Since 1985, the Social Security Board of Trustees has been warning elected officials that there won’t be enough revenue collected in the next few decades to cover expenses. Sean Williams of The Motley Fool highlighted several points of concern for Social Security.
Put simply, Social Security’s asset reserves will dry up and a significant cut in benefits will have to be made to keep the current payout system going. In a recent report, the Trustees project depletion of Social Security’s $2.9 trillion in asset reserves by 2035, which could potentially lead to a 23 percent cut in benefits for retired workers. Indeed, with more baby boomers leaving the workforce, more pressure will be placed on the program as Social Security payouts increase.
The Social Security Act was passed in the middle of the Great Depression in 1935. The rationale behind its passage was that a significant portion of the population would not be able to accumulate enough savings into old age. In turn, the government needed to step in to provide somewhat of a retirement baseline for the elderly and individuals not capable of staying in the workforce for prolonged periods of time.
Williams provides some solid context as to why Social Security is on the ropes. When the Social Security Act was signed into law in 1935, the average life expectancy for an American was about 62 years. Today, the average American life expectancy is about 78.6 years, representing a 16-year increase in longevity since the act was passed over 80 years ago.
Longevity is a great thing. Being able to see loved ones into old age is one of the greatest achievements of modern development. However, because of increased life expectancy, our social security system has been forced to adjust. Social Security’s full retirement age — the age when a retired worker is eligible to receive all of their benefits according to their birth year — will have been raised ten times in the past 85 years by 2020.

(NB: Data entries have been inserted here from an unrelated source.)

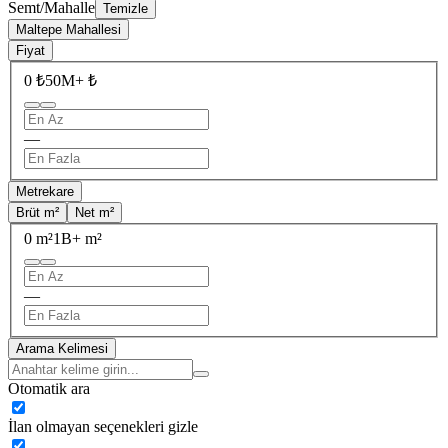
Semt/Mahalle
Temizle
Maltepe Mahallesi
Fiyat
0 ₺
50M+ ₺
—
Metrekare
Brüt m²
Net m²
0 m²
1B+ m²
—
Arama Kelimesi
Otomatik ara
İlan olmayan seçenekleri gizle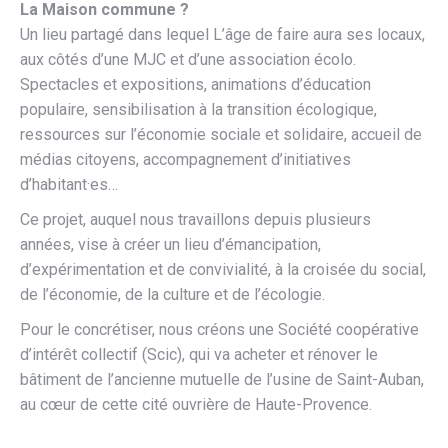
La Maison commune ?
Un lieu partagé dans lequel L’âge de faire aura ses locaux,
aux côtés d’une MJC et d’une association écolo.
Spectacles et expositions, animations d’éducation
populaire, sensibilisation à la transition écologique,
ressources sur l’économie sociale et solidaire, accueil de
médias citoyens, accompagnement d’initiatives
d’habitant·es…
Ce projet, auquel nous travaillons depuis plusieurs
années, vise à créer un lieu d’émancipation,
d’expérimentation et de convivialité, à la croisée du social,
de l’économie, de la culture et de l’écologie.
Pour le concrétiser, nous créons une Société coopérative
d’intérêt collectif (Scic), qui va acheter et rénover le
bâtiment de l’ancienne mutuelle de l’usine de Saint-Auban,
au cœur de cette cité ouvrière de Haute-Provence.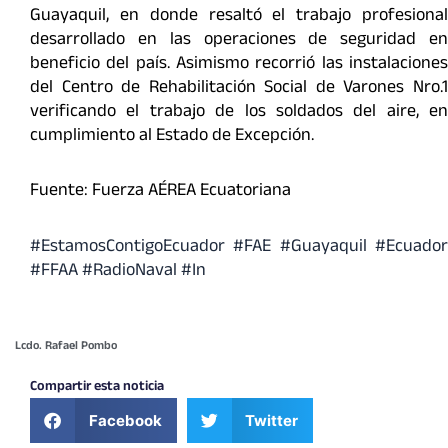
Guayaquil, en donde resaltó el trabajo profesional
desarrollado en las operaciones de seguridad en
beneficio del país. Asimismo recorrió las instalaciones
del Centro de Rehabilitación Social de Varones Nro.1
verificando el trabajo de los soldados del aire, en
cumplimiento al Estado de Excepción.
Fuente: Fuerza AÉREA Ecuatoriana
#EstamosContigoEcuador #FAE #Guayaquil #Ecuador
#FFAA #RadioNaval #In
Lcdo. Rafael Pombo
Compartir esta noticia
Facebook
Twitter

By 2022, these trends would point to a two-year increase in the retirement age (from age 65 to 67). Essentially, a program that was initially created in the 1930s to provide payments to individuals for possibly a few years to a decade at most is now being used by retirees to collect payments for two decades, or even longer. With medical advancements improving by the year, people are living longer, thus allowing them to collect these benefits for longer periods of time.
Similarly, declining birth rates in America are putting Social Security on the ropes. With fewer workers to support Social Security beneficiaries, the system is bound to eventually go bust. These macro factors will put tremendous pressure on the current system, which will necessitate a strong overhaul.
The more just path forward is to let the people who have paid into the system receive their benefits and then transition into a more private system where younger workers can opt out and have actual savings options in the market.
Social Security is a relic of the New Deal-era when the federal government expanded beyond its intended scope of constitutional governance. This was no spontaneous development. It was the logical result of the previous Progressive Era when central banking and the income tax became fixtures in the American political economy and enabled the government to grow at extraordinary rates.
Some people think that phasing out Social Security will lead to chaos. However, U.S. history has shown that Americans are industrious people capable of building mutual aid societies to provide non-state welfare services for those who would otherwise slip through the cracks. This was how America operated before the New Deal.
Younger generations would be wise to read up on this history. In it, they will find the keys to prepare themselves for a future where they will not be able to collect the same level of Social Security benefits as their parents and grandparents did. The good news is that the voluntary mechanisms of mutual aid arrangements can lay the groundwork for an economic renaissance like never before. It’s just a matter of breaking free from the notion that the state has to be responsible for providing welfare services.